| Exercise prompt |
The required output is the lines below from the line containing "Apple Releases visionOS" to the line containing "Shalom Levytam", inclusive, retyped exactly. No other lines belong in it.

──────── Exercise data ────────

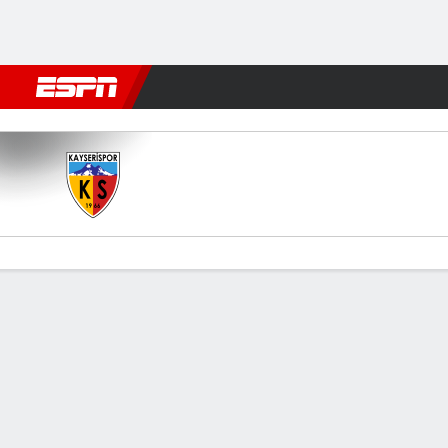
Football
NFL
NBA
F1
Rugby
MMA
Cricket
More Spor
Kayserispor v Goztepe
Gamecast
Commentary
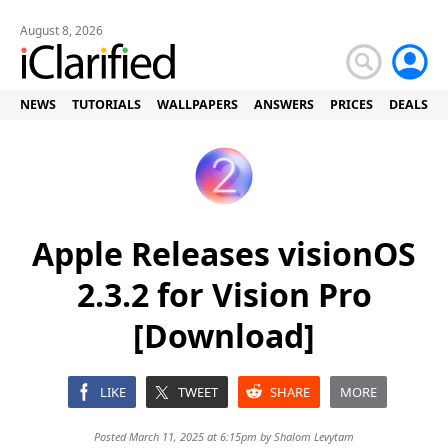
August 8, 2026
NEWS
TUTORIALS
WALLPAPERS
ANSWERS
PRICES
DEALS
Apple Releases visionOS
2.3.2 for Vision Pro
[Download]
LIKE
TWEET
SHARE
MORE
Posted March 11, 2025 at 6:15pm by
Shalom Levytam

────────
──────── Exercise data ────────

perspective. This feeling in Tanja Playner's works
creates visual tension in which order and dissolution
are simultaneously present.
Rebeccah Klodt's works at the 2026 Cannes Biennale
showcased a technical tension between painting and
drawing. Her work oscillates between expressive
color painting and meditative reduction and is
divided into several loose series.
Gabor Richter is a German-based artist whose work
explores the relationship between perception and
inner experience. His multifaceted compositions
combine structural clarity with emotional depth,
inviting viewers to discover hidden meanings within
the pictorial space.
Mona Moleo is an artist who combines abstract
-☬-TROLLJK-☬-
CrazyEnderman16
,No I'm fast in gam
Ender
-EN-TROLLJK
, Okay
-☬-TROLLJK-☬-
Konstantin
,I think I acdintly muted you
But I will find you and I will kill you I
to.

────────

| Reply |
Apple Releases visionOS
2.3.2 for Vision Pro
[Download]
LIKE
TWEET
SHARE
MORE
Posted March 11, 2025 at 6:15pm by
Shalom Levytam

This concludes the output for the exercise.